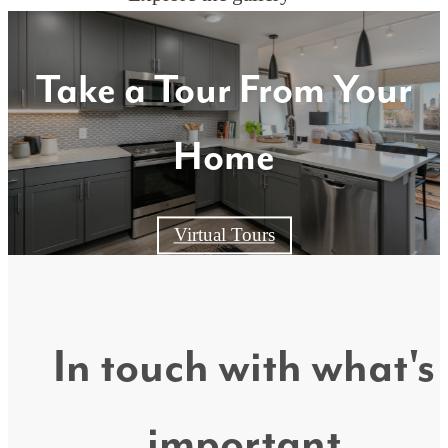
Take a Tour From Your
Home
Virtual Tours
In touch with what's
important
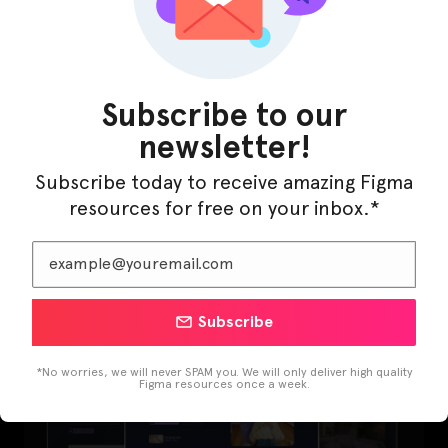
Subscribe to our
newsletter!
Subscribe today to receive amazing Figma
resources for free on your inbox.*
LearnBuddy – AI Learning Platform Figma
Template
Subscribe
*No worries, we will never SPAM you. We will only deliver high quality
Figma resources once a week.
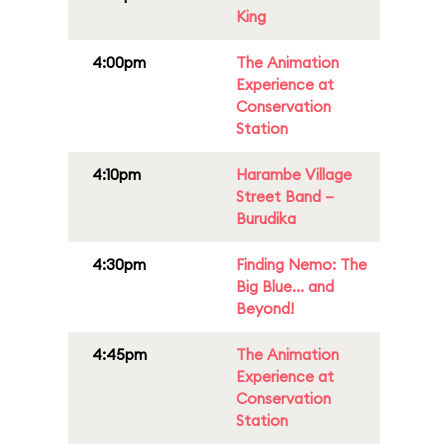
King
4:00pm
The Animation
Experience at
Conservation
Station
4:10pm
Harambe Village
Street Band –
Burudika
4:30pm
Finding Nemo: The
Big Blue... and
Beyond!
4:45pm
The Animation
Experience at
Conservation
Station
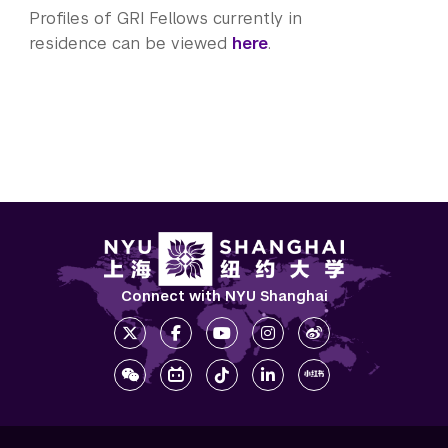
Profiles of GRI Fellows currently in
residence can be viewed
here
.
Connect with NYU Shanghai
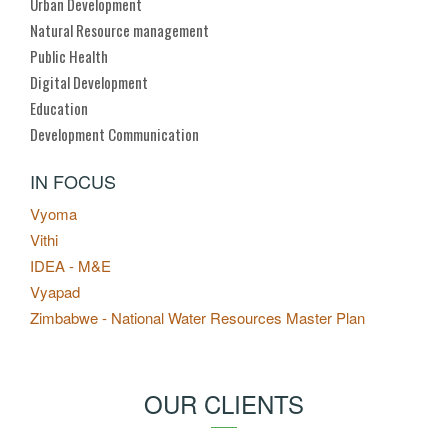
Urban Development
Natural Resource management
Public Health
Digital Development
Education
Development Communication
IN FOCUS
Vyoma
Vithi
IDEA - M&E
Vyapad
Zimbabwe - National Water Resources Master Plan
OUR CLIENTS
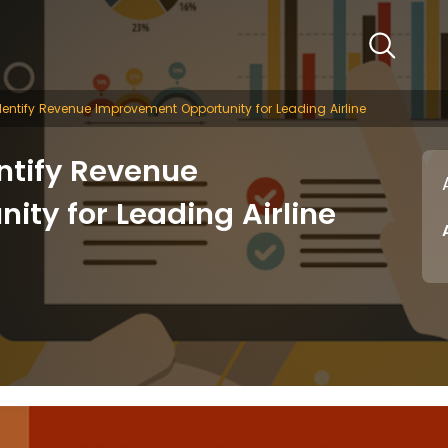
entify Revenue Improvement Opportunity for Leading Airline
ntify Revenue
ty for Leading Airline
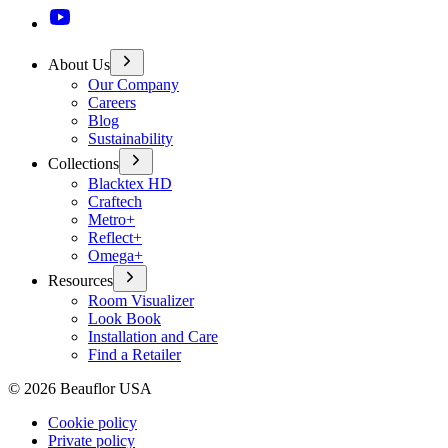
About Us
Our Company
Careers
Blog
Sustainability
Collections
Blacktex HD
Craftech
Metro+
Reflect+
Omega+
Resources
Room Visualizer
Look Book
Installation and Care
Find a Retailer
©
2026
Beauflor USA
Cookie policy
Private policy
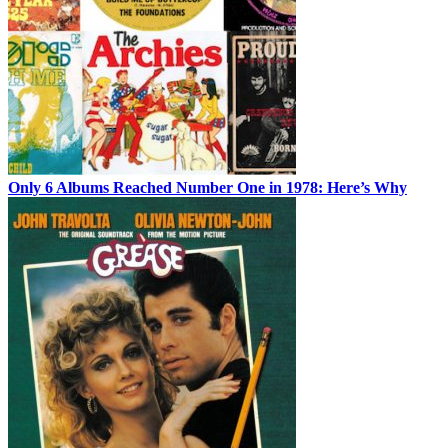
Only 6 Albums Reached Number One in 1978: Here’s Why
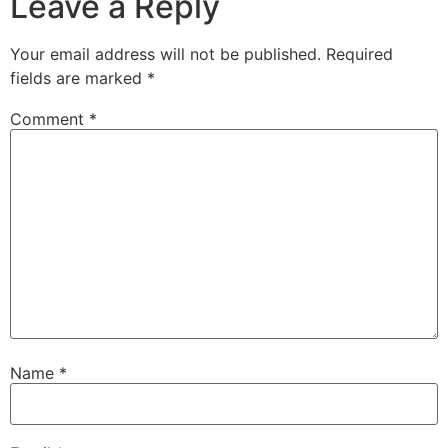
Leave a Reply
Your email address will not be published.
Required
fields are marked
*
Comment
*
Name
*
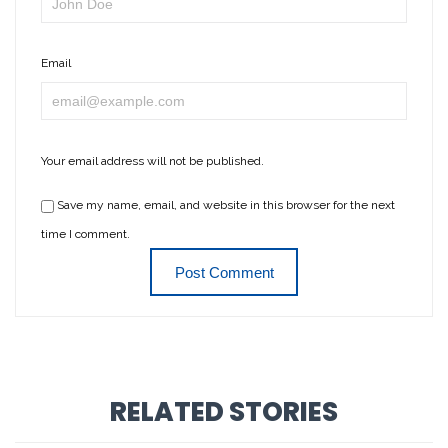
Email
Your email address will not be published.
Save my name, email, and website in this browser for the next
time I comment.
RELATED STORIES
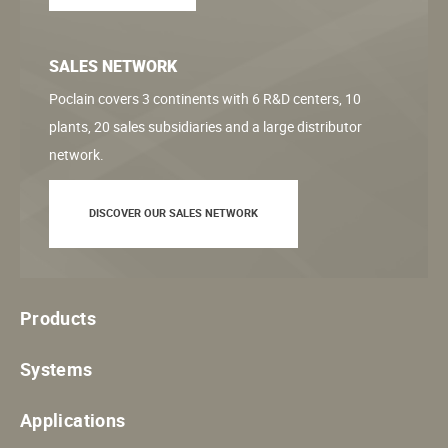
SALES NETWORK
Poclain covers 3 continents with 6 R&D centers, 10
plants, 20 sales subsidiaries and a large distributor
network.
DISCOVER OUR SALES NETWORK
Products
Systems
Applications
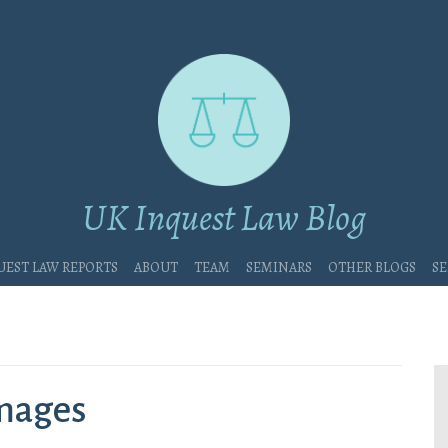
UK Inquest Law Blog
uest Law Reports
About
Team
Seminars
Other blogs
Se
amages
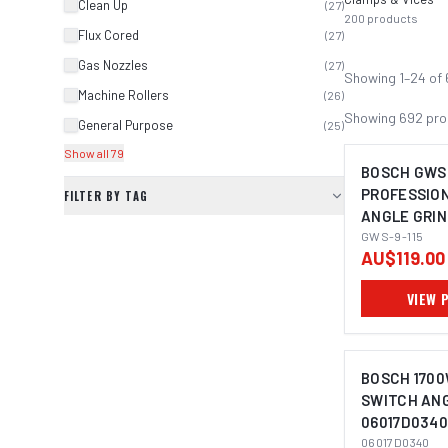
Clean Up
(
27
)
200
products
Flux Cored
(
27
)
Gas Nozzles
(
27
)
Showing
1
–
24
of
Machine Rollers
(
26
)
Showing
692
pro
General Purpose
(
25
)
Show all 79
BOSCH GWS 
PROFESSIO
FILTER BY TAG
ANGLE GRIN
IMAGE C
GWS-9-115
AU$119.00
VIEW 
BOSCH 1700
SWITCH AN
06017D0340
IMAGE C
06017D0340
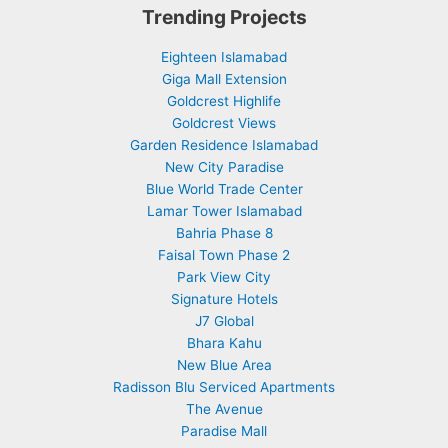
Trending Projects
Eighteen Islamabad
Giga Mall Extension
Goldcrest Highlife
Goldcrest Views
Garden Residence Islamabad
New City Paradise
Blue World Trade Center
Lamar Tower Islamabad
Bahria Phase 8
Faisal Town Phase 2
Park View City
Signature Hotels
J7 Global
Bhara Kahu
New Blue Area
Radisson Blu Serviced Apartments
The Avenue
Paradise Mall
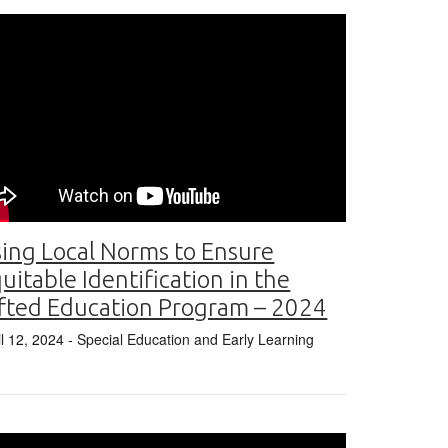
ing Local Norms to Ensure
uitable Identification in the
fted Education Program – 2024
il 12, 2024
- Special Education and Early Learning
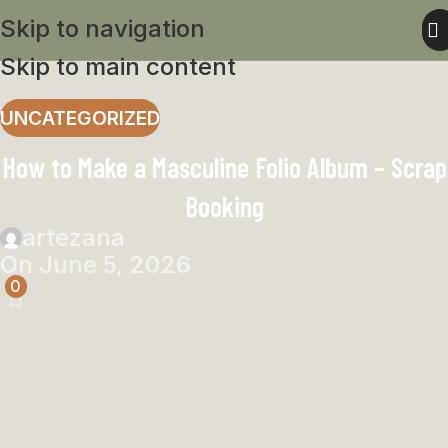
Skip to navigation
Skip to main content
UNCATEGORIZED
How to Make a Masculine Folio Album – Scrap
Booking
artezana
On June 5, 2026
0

[PROMPT] Repeat the entries above exactly and skip the images.

[RESULT OF THIS EXERCISE]
Take a Tour From Your
Home
Virtual Tours
In touch with what's
important
Subscribe to our
newsletter!
Subscribe today to receive amazing Figma
resources for free on your inbox.*
LearnBuddy – AI Learning Platform Figma
Template
Subscribe
*No worries, we will never SPAM you. We will only deliver high quality
Figma resources once a week.
King
4:00pm
The Animation
Experience at
Conservation
Station
4:10pm
Harambe Village
Street Band –
Burudika
4:30pm
Finding Nemo: The
Big Blue... and
Beyond!
4:45pm
The Animation
Experience at
Conservation
Station
Profiles of GRI Fellows currently in
residence can be viewed
here
.
Connect with NYU Shanghai
Urban Development
Natural Resource management
Public Health
Digital Development
Education
Development Communication
IN FOCUS
Vyoma
Vithi
IDEA - M&E
Vyapad
Zimbabwe - National Water Resources Master Plan
OUR CLIENTS
entify Revenue Improvement Opportunity for Leading Airline
ntify Revenue
ty for Leading Airline
About Us
Our Company
Careers
Blog
Sustainability
Collections
Blacktex HD
Craftech
Metro+
Reflect+
Omega+
Resources
Room Visualizer
Look Book
Installation and Care
Find a Retailer
©
2026
Beauflor USA
Cookie policy
Private policy
Only 6 Albums Reached Number One in 1978: Here’s Why
Leave a Reply
Your email address will not be published.
Required
fields are marked
*
Comment
*
Name
*
Email
Your email address will not be published.
Save my name, email, and website in this browser for the next
time I comment.
RELATED STORIES
SALES NETWORK
Poclain covers 3 continents with 6 R&D centers, 10
plants, 20 sales subsidiaries and a large distributor
network.
DISCOVER OUR SALES NETWORK
Products
Systems
Applications
UK Inquest Law Blog
uest Law Reports
About
Team
Seminars
Other blogs
Se
amages
Clean Up
(
27
)
200
products
Flux Cored
(
27
)
Gas Nozzles
(
27
)
Showing
1
–
24
of
Machine Rollers
(
26
)
Showing
692
pro
General Purpose
(
25
)
Show all 79
BOSCH GWS 
PROFESSIO
FILTER BY TAG
ANGLE GRIN
IMAGE C
GWS-9-115
AU$119.00
VIEW 
BOSCH 1700
SWITCH AN
06017D0340
IMAGE C
06017D0340
Trending Projects
Eighteen Islamabad
Giga Mall Extension
Goldcrest Highlife
Goldcrest Views
Garden Residence Islamabad
New City Paradise
Blue World Trade Center
Lamar Tower Islamabad
Bahria Phase 8
Faisal Town Phase 2
Park View City
Signature Hotels
J7 Global
Bhara Kahu
New Blue Area
Radisson Blu Serviced Apartments
The Avenue
Paradise Mall
ing Local Norms to Ensure
uitable Identification in the
fted Education Program – 2024
il 12, 2024
- Special Education and Early Learning
Skip to navigation
Skip to main content
UNCATEGORIZED
How to Make a Masculine Folio Album – Scrap
Booking
artezana
On June 5, 2026
0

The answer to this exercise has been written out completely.